The first project I was assigned to was Argentine Telecom. I had the opportunity to work on the development and improvement of the provisioning of the telecommunication services for one of the major local telephone companies for the northern part of Argentina.

On one hand I was assigned a mentor from ITIDO, who was guiding me through my first days in the company. And on the other – I had a line manager in the project, assigned from the client. Both of them gave me continuous support and assistance throughout my training

Additionally I was working with featured specialists with wide expertise in the telecom industry, especially specialists with experience in working with a specific framework for provisioning television, sim cards and other products related to telecom services.

After this first step, I have been part of projects for telecommunications companies in Switzerland, England, Brazil, and projects for SBB, CFF, and FFS.


Within a few more months, I became Lead in a new project for the same client. It is an Open API catalog-driven fulfillment solution that eliminates silo-based network management and enables agile product launches by leveraging 5G and IoT technology to reduce time-to-market by up to 50 percent.

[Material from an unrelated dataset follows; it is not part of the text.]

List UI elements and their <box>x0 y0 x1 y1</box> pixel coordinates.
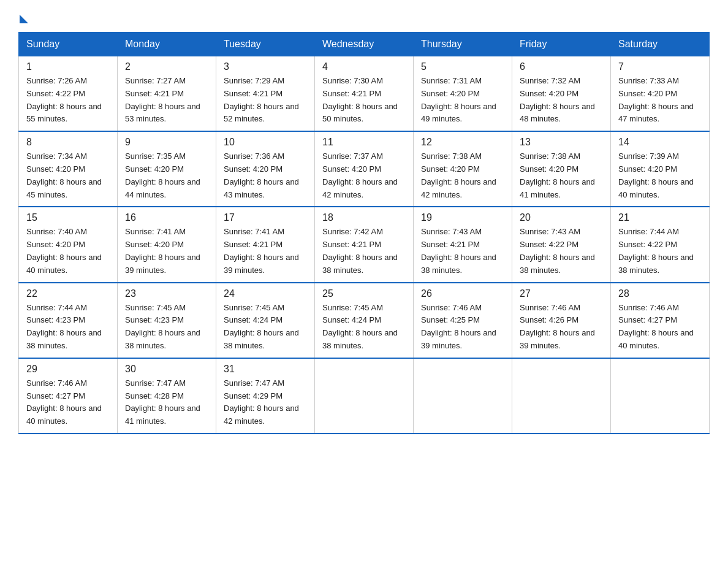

My role included collaborating with various stakeholders such as project managers, clients, development and test teams, and solution architects to build efficient teams and define project objectives and milestones. As well as preparation of investment proposals and business cases, along with selecting suitable methods and tools to manage projects effectively.

This was my first leadership role and by that moment I didn’t have any experience leading people. But I have one simple rule: ask questions, and you will get answers.

At ITIDO, we believe that our people are the engine of the whole “machine”. That’s why we are actively involved in a lot of fun and creative activities like knowledge-sharing sessions dubbed “Next Level Play” and team-building activities that further strengthen our trust and relationships. 

Another practice that we have is to consult with our colleagues when we face critical situations –  everyone can participate, assist and give their point of view. This ensures that everyone feels useful, is heard and is involved in the decision making process. 


This collaborative spirit also extends to situations with clients. When I was still a newbie in my role as a Delivery Technical Manager, the client insisted on making an addition to a specific task. However, the project managers I was reporting to directly simply declined, citing that it was not part of the current sprint and not crucial for that project phase, given the lack of resources. 

Despite this, I believed it could be done, recognizing its importance to the client. I discussed the feasibility with colleagues from the company, and understanding it could be a challenge, I knew it would be a motivation boost for them, since we will be doing something new and different, we will have the opportunity to be creative and we will be able to show our potential and how flexible and applicable knowledge and skills we can apply from one project to another. We succeeded, impressing, and satisfying the customer. Notably, the solution is still being used and even reused in other projects by colleagues. 


2 years ago, my whole life changed for the better as I had my first baby. But being the woman that I am, I didn’t want to stop working. During my maternity leave I didn’t lose my relationship with my team. I tried to stay involved in the company life by talking to other team members in the company, meeting with some of them over coffee etc. 

Thanks to this, the transition period and adaptation after 1 year on maternity leave were really easy for me. It was my own way of returning to work without stress. And it worked for me – 2 weeks after coming back full time, I was in full capacity. 

However, I know everyone has to find their own way. The truth is that in this sector, even a one-month vacation can be significant. You need to stay sharp. Up to date with everything new.  Therefore my advice would be to invest in yourself  and continue to develop every day.